Midterm Blogpost: HDEval's LLM Benchmarking for HDL Design
Evaluating the Potential of LLM Applications in Hardware
Introduction
Hello! My name is Ashwin Bardhwaj, an electrical engineering and computer science student based in San Diego, CA. For the past 6 weeks, I have been working closely with Professor Jose Renau on the HDEval project. The aim of this project is to create multiple project sized HDL benchmarks to evaluate how well existing LLMs can generate Verilog/Chisel code. These benchmarks will include my own “golden” HDL implementation of the project as well as respective English prompts to guide the LLM. I am excited to be able to work with these tools that have the potential to become a valuable resource for HDL design. So far, I have been successful in creating the first benchmark, a pipelined 3 stage RISC-V core, as well as working through by second project, a Gameboy Emulator.
RISC-V Implementation
Over this past month and a half, I have successfully completed my first benchmark which focuses on creating, modeling, and testing a pipelined 3-stage RISC-V core. The core uses the fetch, decode, and execute structure and is functional for most RV32I instructions. I synthesized and simulated my Verilog using Icarus Verilog and displayed the waveforms on GTKWave. After development, a good section of time was spent creating and tuning the English explanation of each Verilog module. After running these benchmark files through several LLM APIs, we compared the existing “golden” modules with the generated ones and noticed that more recent versions of LLMs such as GPT 4o and Claude 3 preform much better at creating syntactically correct and efficient code.

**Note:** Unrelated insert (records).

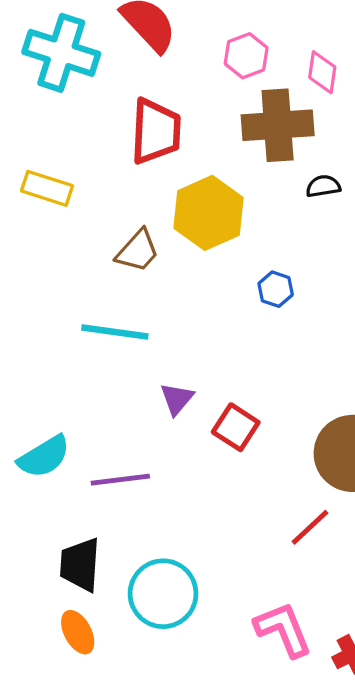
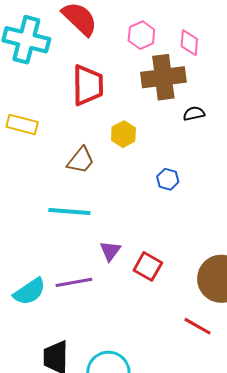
yellow hexagon: (209, 213) -> (123, 134), size x0.6
purple line: (120, 480) -> (74, 282), moved
red line: (310, 527) -> (198, 326), turned 76

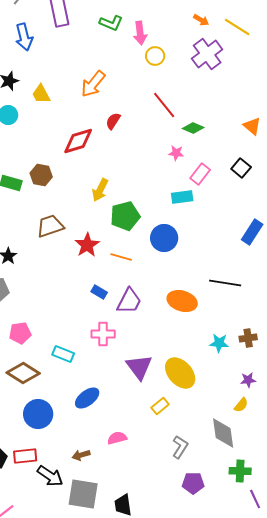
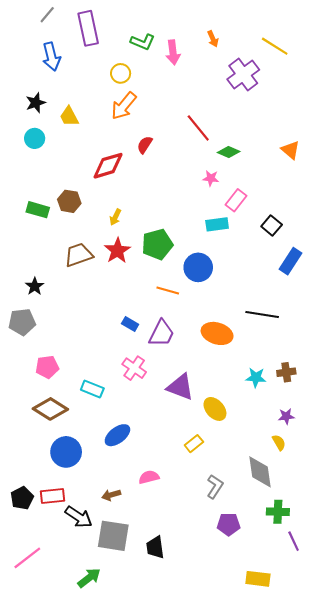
orange arrow: (201, 20) -> (213, 39), moved, turned 35
yellow circle: (155, 56) -> (121, 73), moved
black square: (241, 168) -> (272, 225), moved
yellow arrow: (100, 190) -> (115, 217), moved, size x0.7
red star: (87, 245) -> (117, 251), moved
orange line: (121, 257) -> (168, 290), moved
pink cross: (103, 334) -> (134, 368), turned 35
purple triangle: (139, 367) -> (180, 387), moved, turned -32
yellow ellipse: (180, 373) -> (215, 409), size x0.7
yellow semicircle: (241, 405) -> (279, 443), turned -70

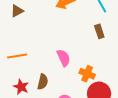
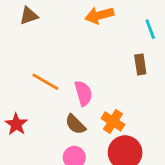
orange line: (17, 56) -> (45, 82), moved, turned 30
brown semicircle: (43, 82) -> (75, 124), moved, turned 112

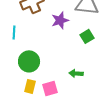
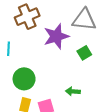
purple star: (60, 20) -> (56, 36), size x1.4

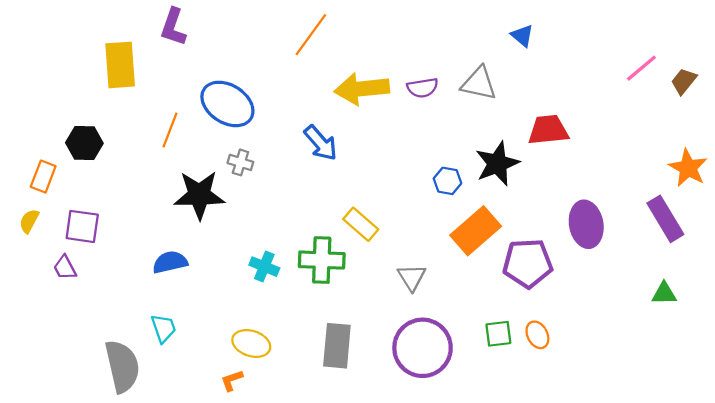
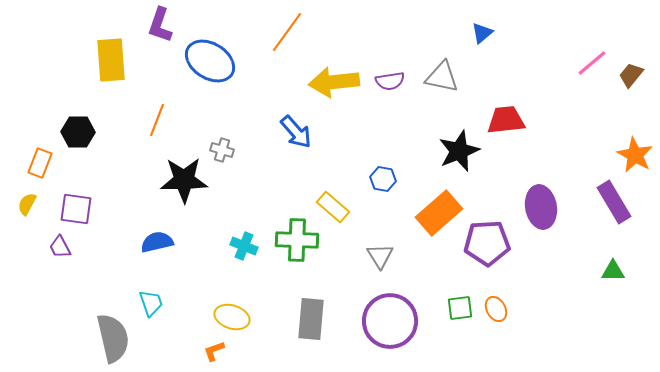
blue triangle: (522, 36) -> (482, 33), turned 40
blue ellipse: (227, 104) -> (210, 61), moved
blue hexagon: (447, 181) -> (383, 179), moved

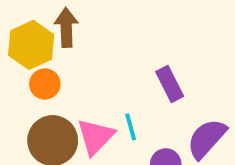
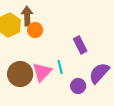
orange circle: (45, 84) -> (35, 30), moved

In addition, I have also created a tool that will parse the Verilog and instruction files into the necessary json structure to then test on various models.
Gameboy Emulator
I am also in the process of developing the second benchmark, which targets a Gameboy emulator. This will challenge the LLMs much more than the RISC-V project because apart from the custom CISC CPU, the model should also understand how to handle various other blocks of the hardware system including memory, picture processing unit (PPU), sound processing unit (SPU), various input/output systems like the buttons and cartridge, and interrupt handlers. As a result, it will challenge the model to understand the system as a whole when creating each individual module.
Next Steps
As we continue on to the second half of the project, I will continue working on my gameboy emulator. I have already completely developed and tested the Z80-esque CPU, DMA, and interrupt handler but need to continue working on the display and sound interfaces. Also, I will also continue to evaluate and run these tests over a wider range of LLMs to get a better picture of what models and versions are best suited for HDL design as well as the direction these models are going in.